- [Given records]
═══

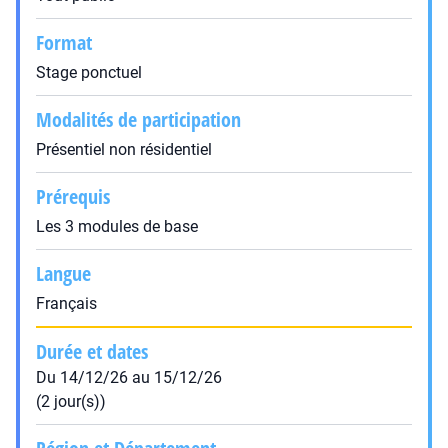
Format
Stage ponctuel
Modalités de participation
Présentiel non résidentiel
Prérequis
Les 3 modules de base
Langue
Français
Durée et dates
Du 14/12/26 au 15/12/26
(2 jour(s))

═══

- [Work to complete]
Copy out all of the entries exactly as they stand, with no pictures in your copy.

- [Output]
Format
Stage ponctuel
Modalités de participation
Présentiel non résidentiel
Prérequis
Les 3 modules de base
Langue
Français
Durée et dates
Du 14/12/26 au 15/12/26
(2 jour(s))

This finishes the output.